Mesures d'exception : les libertés en danger

Georges Fenech est un magistrat prônant la « tolérance zéro » à l’origine de nombreuses propositions ultra-sécuritaires restreignant des libertés fondamentales. Si toutes ses propositions étaient acceptées, nous ne serions pas loin d’une société orwellienne, dans laquelle l’Etat tout-puissant pourrait contrôler nos convictions philosophiques et religieuses, l’éducation de nos enfants, nos pérégrinations sur Internet, mettre sous tutelle des adultes sains d’esprit ou mettre sous surveillance électronique des citoyens décrétés potentiellement dangereux.
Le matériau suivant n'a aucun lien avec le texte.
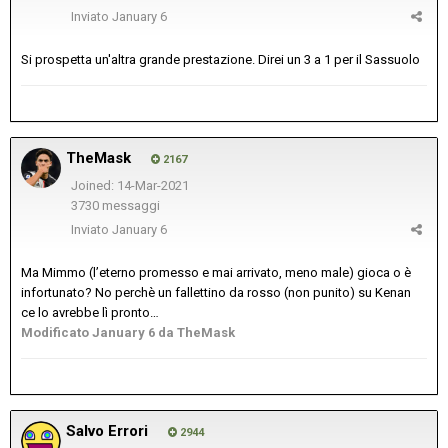
Inviato
January 6
Si prospetta un'altra grande prestazione. Direi un 3 a 1 per il Sassuolo
TheMask
2167
Joined: 14-Mar-2021
3730 messaggi
Inviato
January 6
Ma Mimmo (l’eterno promesso e mai arrivato, meno male) gioca o è
infortunato? No perchè un fallettino da rosso (non punito) su Kenan
ce lo avrebbe lì pronto…
Modificato
January 6
da TheMask
Salvo Errori
2944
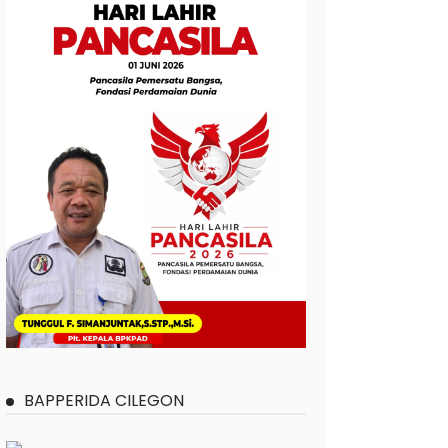
BAPPERIDA CILEGON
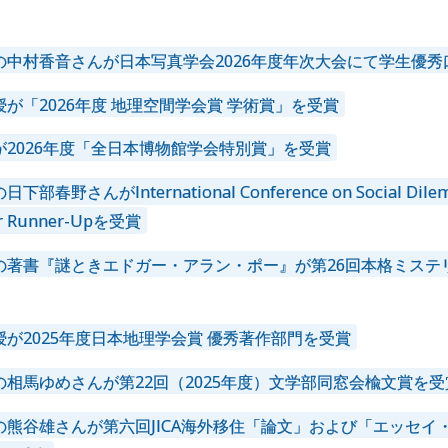
の中村香音さんが日本写真学会2026年度年次大会にて学生優秀
が「2026年度 地理空間学会賞 学術賞」を受賞
が2026年度「全日本博物館学会特別賞」を受賞
春野さんがInternational Conference on Social Dilem
ter Runner-Upを受賞
の著書『謎ときエドガー・アラン・ポー』が第26回本格ミステ
が2025年度日本地理学会賞 優秀著作部門を受賞
相馬ゆめさんが第22回（2025年度）文学部同窓会楡文賞を受
の熊谷雄さんが第六回JICA海外移住「論文」および「エッセイ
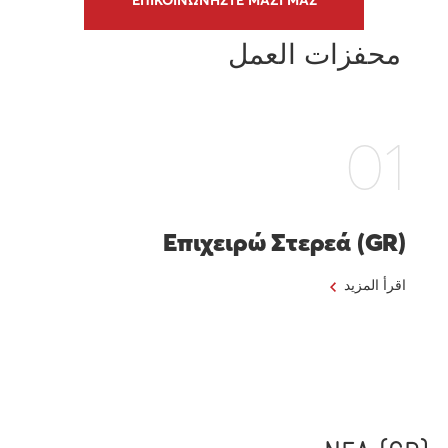
ΕΠΙΚΟΙΝΩΝΗΣΤΕ ΜΑΖΙ ΜΑΣ
محفزات العمل
01
(GR) Επιχειρώ Στερεά
اقرأ المزيد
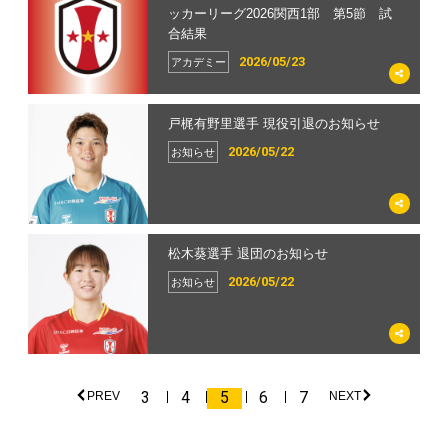
ッカーリーグ2026関西1部 第5節 試
合結果
2026/05/23
アカデミー
戸梶有野里選手 現役引退のお知らせ
2026/05/22
お知らせ
松木葵選手 退団のお知らせ
2026/05/22
お知らせ
3
4
5
6
7
PREV
NEXT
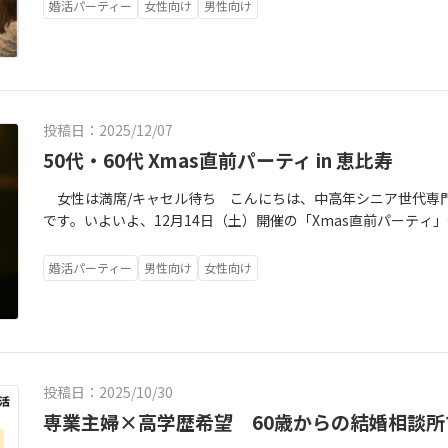
ました。（男性お一人が、直前にぎっくり腰を発症され、やむ
ていきます。焦らず、あなたに合った出会い方を、一緒に探して
婚活パーティー
女性向け
男性向け
り、少人数でゆっくり話したい・恋愛経験が少なく、異性との
らず、皆さまが時間通りにお集まりくださり、終始、和やかで落
予約はこちらから↓👉 https://allegro.jp/inqury/ ☎電話でのご相談も受付中「相談に行くのは少し不安…」
ながら、自然に相手を知りたい・経済的にも精神的にも自立し
今回のパーティでは、4名テーブルにて、男性2名ずつがお席を移
という方も大丈夫。まずはお電話一本でもOKです。あなたの現
空間で、落ち着いた婚活をしたい・クラフトビールやワイン、お
ただくスタイルを取りました。50代・60代中心の集まりという
伝えします。タイミング悪く出れなかった際には折り返しさせて
んどです。スタッフが会話や席替えをサポートしますので、初参
丁寧に聞き合う、大人世代らしい交流の時間となったように感
もお受けしています。ご登録はこちらから↓ https://lin.ee/1xYFQ
日：2026年8月8日（土）時間：17時30分～21時30分会場：T.Y
話が続いた」「落ち着いて話ができた」というお声も多くいた
象：55歳以上の独身男女募集人数：男性8名・女性8名程度現在
投稿日：2025/12/07
ったのは、年齢差のあるカップルが複数誕生したことです。・年齢
ともに、引き続きお申し込みをお待ちしております。早割は、7月2
ル・同年代同士のカップル50代・60代の婚活の場でしたが、清
50代・60代 Xmas直前パーティ in 恵比寿
価 12,000円女性：早割9,500円 → 定価 10,000円
事から、年齢よりも「一緒にいて心地よいかどうか」「価値観
人的な諸費用は料金に含まれません。会食・2時間飲み放題・食
女性は満席/キャセル待ち こんにちは、中高年シニア世代専門の
左右する出会いが多かったと実感しました。すでに連絡先を交
れます。一般的な短時間の婚活パーティと比べると、参加費は少
です。いよいよ、12月14日（土）開催の「Xmas直前パーテ
ゃいます。Allegroのパーティでは、「話したけれど、連絡先
室で、コース料理と多彩なお飲み物を楽しみながら、約4時間を
りましたが、恵比寿らしい落ち着いた雰囲気と、あたたかい照明
に、ワンモアチャンス（連絡先仲介）を設けています。今回も
間で第一印象だけを判断するのではなく、会話やお食事を通じ
たりの空間が整っております。🔴女性は満席、キャンセル待ち
がった方がいらっしゃいました。その男性からは、「1年の最後
婚活パーティー
男性向け
女性向け
画です。価格だけではなく、そこで過ごす時間や出会いの質を
り、現在はキャンセル待ち2名様。年齢のバランスもとても良く、
ました」という、嬉しいメッセージをいただいています。50代・
嬉しく思います。・男女ともに55歳以上の方・真面目な出会い
だける企画になりそうです。🔵男性は残席あと2名様「今年の
然に訪れることは、正直なところ多くありません。だからこそ
態にある方、配偶者のいる方はご参加いただけません・男性は
が少しでもある方には、ぜひ参加していただきたいパーティで
て動いてみよう」その一歩が、大きな変化につながります。今
生活に経済的な不安のない方・お相手を尊重し、節度を持って交流し
は貸切でご用意しました。落ち着いた雰囲気の中で、自然にお話
なご縁が生まれています。次回は、2026年1月31日（土）13:
方もお申し込みいただけます。「参加してみたいけれど、一人で
駅（JR／日比谷線）徒歩1〜2分●お食事＋フリードリンク●全員
中心・大人の恋、スタート！！】〜ひとりよりふたりが良い方
配」「婚活パーティに慣れていない」そのような方にこそ、ご
投稿日：2025/10/30
円～1500円相当のプレゼント交換のミニ企画付きクリスマス
細・お申込みはこちらhttps://obs.allegro.jp/?pid=
そうとしなくても大丈夫です。笑顔であいさつをして、お相手の
内容です。❤恋愛中の結婚相談所会員さまからの近況パーティよ
専業主婦×高学歴希望 60歳からの結婚相談所
か。
めてみてください。この先の人生を一緒に歩める未来のパート
だいま“クリスマス・プロポーズ目前”の方もいらっしゃいます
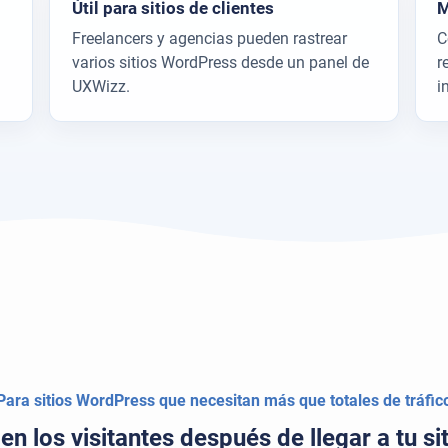
Útil para sitios de clientes
M
Freelancers y agencias pueden rastrear
C
varios sitios WordPress desde un panel de
r
UXWizz.
i
Para sitios WordPress que necesitan más que totales de tráfic
n los visitantes después de llegar a tu s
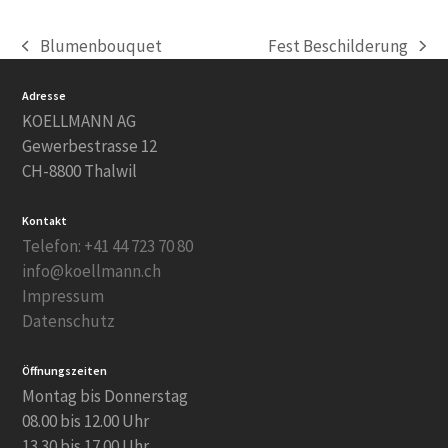
Blumenbouquet
Fest Beschilderung
vorheriger
Nächster
Beitrag:
Beitrag:
Adresse
KOELLMANN AG
Gewerbestrasse 12
CH-8800 Thalwil
Kontakt
Telefon: +41 44 723 70 80
info@koellmann.ch
Impressum
Datenschutz
Öffnungszeiten
Montag bis Donnerstag
08.00 bis 12.00 Uhr
13.30 bis 17.00 Uhr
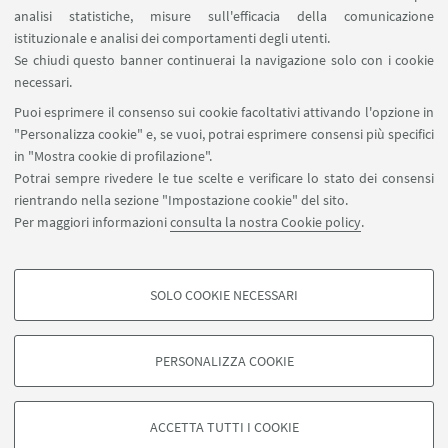
analisi statistiche, misure sull'efficacia della comunicazione
istituzionale e analisi dei comportamenti degli utenti.
Se chiudi questo banner continuerai la navigazione solo con i cookie
necessari.
Puoi esprimere il consenso sui cookie facoltativi attivando l'opzione in
"Personalizza cookie" e, se vuoi, potrai esprimere consensi più specifici
in "Mostra cookie di profilazione".
Potrai sempre rivedere le tue scelte e verificare lo stato dei consensi
rientrando nella sezione "Impostazione cookie" del sito.
Per maggiori informazioni
consulta la nostra Cookie policy
.
Guarda su YouTube
SOLO COOKIE NECESSARI
COOKIE DI PROFILAZIONE - FACOLTATIVI
Si tratta di cookie utilizzati per analizzare le caratteristiche della navigazione
PERSONALIZZA COOKIE
degli utenti, creare profili in base al loro comportamento sul sito, per analisi
di marketing.
©Copyright 2026 - ALMA MATER STUDIORUM - Università di
Mostra cookie di profilazione
Bologna - Via Zamboni, 33 - 40126 Bologna - PI: 01131710376 -
ACCETTA TUTTI I COOKIE
CF: 80007010376 -
Privacy
-
Note legali
-
Impostazioni Cookie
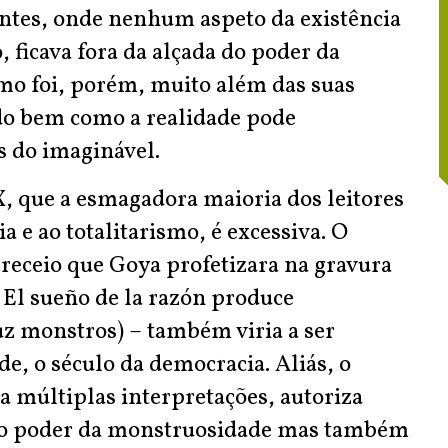
tentes, onde nenhum aspeto da existência
, ficava fora da alçada do poder da
smo foi, porém, muito além das suas
do bem como a realidade pode
s do imaginável.
X, que a esmagadora maioria dos leitores
a e ao totalitarismo, é excessiva. O
eceio que Goya profetizara na gravura
 El sueño de la razón produce
z monstros) – também viria a ser
e, o século da democracia. Aliás, o
a múltiplas interpretações, autoriza
o o poder da monstruosidade mas também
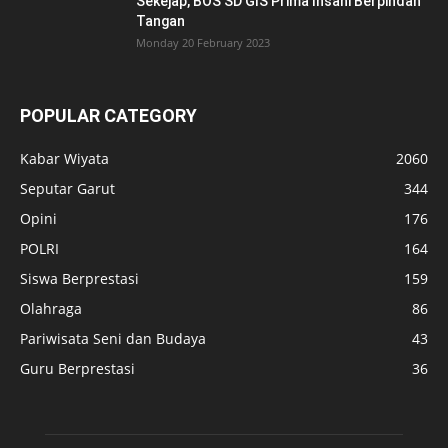
ABOUT US
FOLLOW US
Berlangganan
IPI
© Teras Kandaga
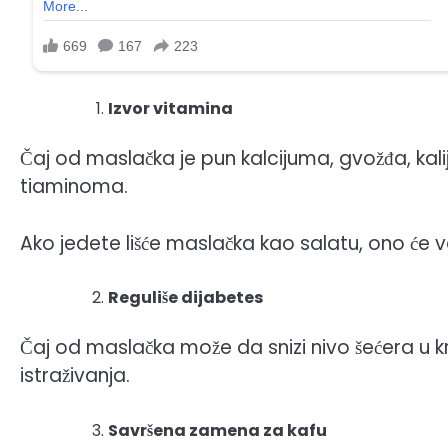
Izvor vitamina
Čaj od maslačka je pun kalcijuma, gvožđa, kalij
tiaminoma.
Ako jedete lišće maslačka kao salatu, ono će va
Reguliše dijabetes
Čaj od maslačka može da snizi nivo šećera u krv
istraživanja.
Savršena zamena za kafu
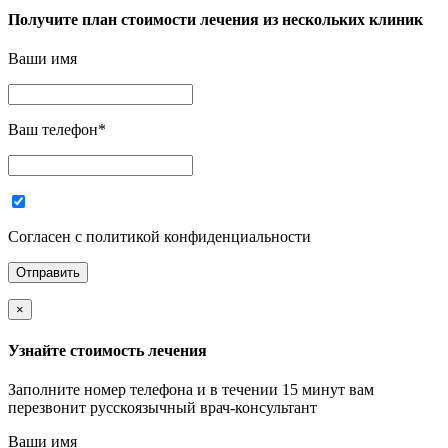
Получите план стоимости лечения из нескольких клиник
Ваши имя
Ваш телефон
*
Согласен с политикой конфиденциальности
×
Узнайте стоимость лечения
Заполните номер телефона и в течении 15 минут вам
перезвонит русскоязычный врач-консультант
Ваши имя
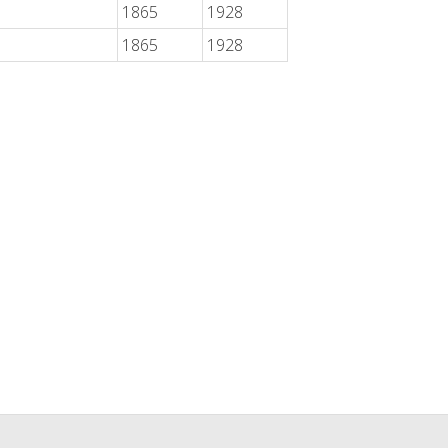
1865
1928
1865
1928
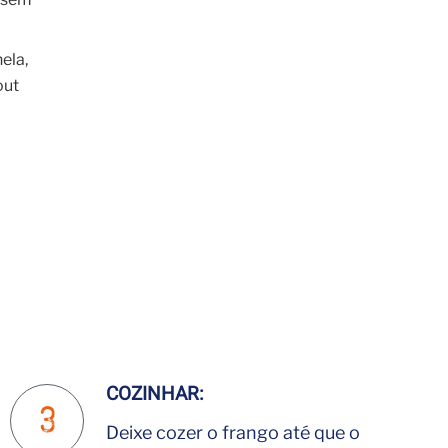
ela,
out
COZINHAR:
Deixe cozer o frango até que o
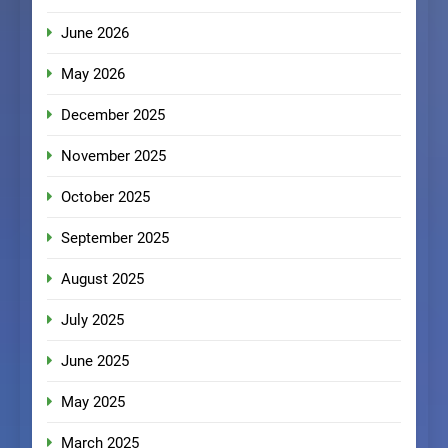
June 2026
May 2026
December 2025
November 2025
October 2025
September 2025
August 2025
July 2025
June 2025
May 2025
March 2025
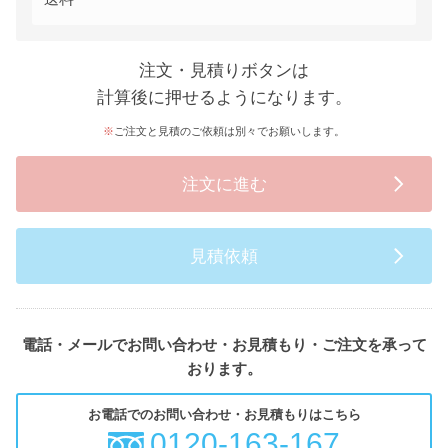
注文・見積りボタンは
計算後に押せるようになります。
ご注文と見積のご依頼は別々でお願いします。
注文に進む
見積依頼
電話・メールでお問い合わせ・お見積もり・ご注文を承って
おります。
お電話でのお問い合わせ・お見積もりはこちら
0120-163-167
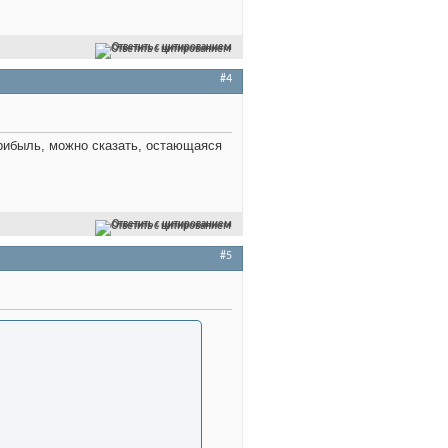
Ответить с цитированием
#4
прибыль, можно сказать, остающаяся
Ответить с цитированием
#5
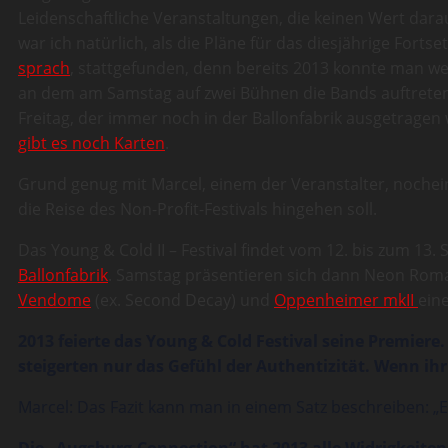
Leidenschaftliche Veranstaltungen, die keinen Wert dara
war ich natürlich, als die Pläne für das diesjährige For
sprach
, stattgefunden, denn bereits 2013 konnte man weg
an dem am Samstag auf zwei Bühnen die Bands auftreten 
Freitag, der immer noch in der Ballonfabrik ausgetragen
gibt es noch Karten
.
Grund genug mit Marcel, einem der Veranstalter, nochei
die Reise des Non-Profit-Festivals hingehen soll.
Das Young & Cold II – Festival findet vom 12. bis zum 13.
Ballonfabrik
. Samstag präsentieren sich dann Neon Rom
Vendome
(ex. Second Decay) und
Oppenheimer mkII
ein
2013 feierte das Young & Cold Festival seine Premiere
steigerten nur das Gefühl der Authentizität. Wenn ihr 
Marcel: Das Fazit kann man in einem Satz beschreiben: „E
Die „Augsburg-Connection“ hat 2013 alle Widrigkeite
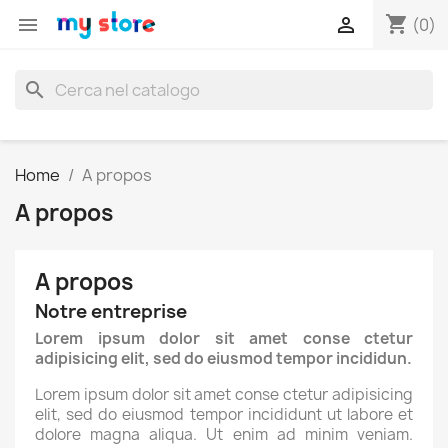
shopping_cart


(0)
search
Home
A propos
A propos
A propos
Notre entreprise
Lorem ipsum dolor sit amet conse ctetur
adipisicing elit, sed do eiusmod tempor incididun.
Lorem ipsum dolor sit amet conse ctetur adipisicing
elit, sed do eiusmod tempor incididunt ut labore et
dolore magna aliqua. Ut enim ad minim veniam.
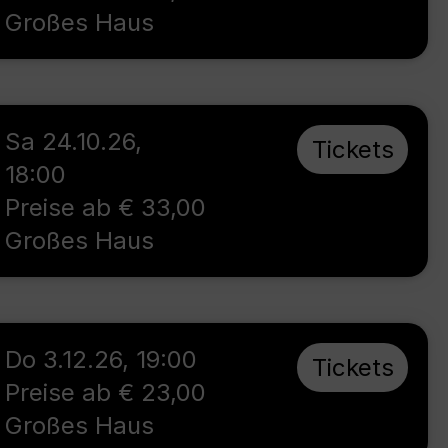
Großes Haus
Sa 24.10.26
,
Tickets
18:00
Preise ab € 33,00
Großes Haus
Do 3.12.26
,
19:00
Tickets
Preise ab € 23,00
Großes Haus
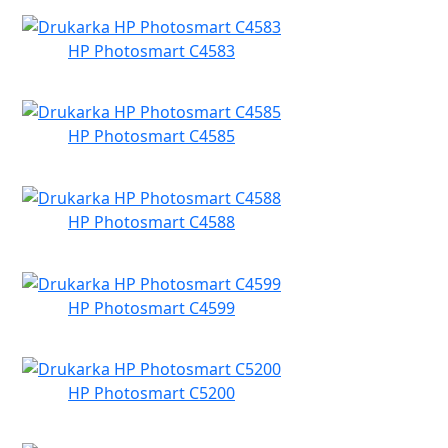
HP Photosmart C4583
HP Photosmart C4585
HP Photosmart C4588
HP Photosmart C4599
HP Photosmart C5200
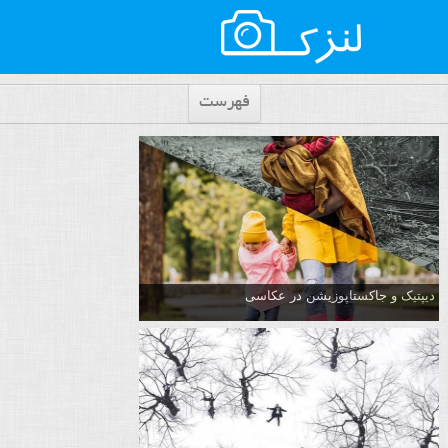
فهرست
دیپتیک و جاکستا‌پوزیشن در عکاسی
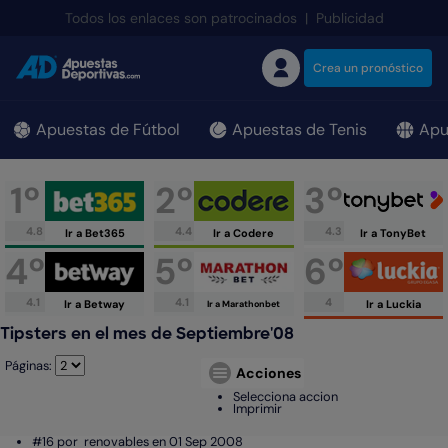
;
Todos los enlaces son patrocinados
|
Publicidad
Crea un pronóstico
Apuestas de Fútbol
Apuestas de Tenis
Apu
1º
2º
3º
4.8
4.4
4.3
Ir a Bet365
Ir a Codere
Ir a TonyBet
4º
5º
6º
4.1
4.1
4
Ir a Betway
Ir a Luckia
Ir a Marathonbet
Tipsters en el mes de Septiembre'08
Páginas:
Acciones
Selecciona accion
Imprimir
#16 por
renovables en 01 Sep 2008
Certaines dispositions vont bien plus loin, pouvant entrainer une véritable mise sous tutelle des magistrats par le pouvoir politique, en dépit du principe de l’indépendance de la Justice. Cet arsenal répressif a été une nouvelle fois dénoncé par plusieurs intervenants lors de la réunion de l’OSCE (Organisation pour la Coordination et la Sécurité en Europe) consacrée aux Droits de l’homme, qui s’est tenue à Varsovie du 28 septembre au 9 octobre. Une fois de plus, le refus du dialogue et l’intransigeance sont apparus comme des caractéristiques de la politique française. Dans une Europe qui prône le dialogue interculturel, comment la France peut-elle sortir de l’impasse ?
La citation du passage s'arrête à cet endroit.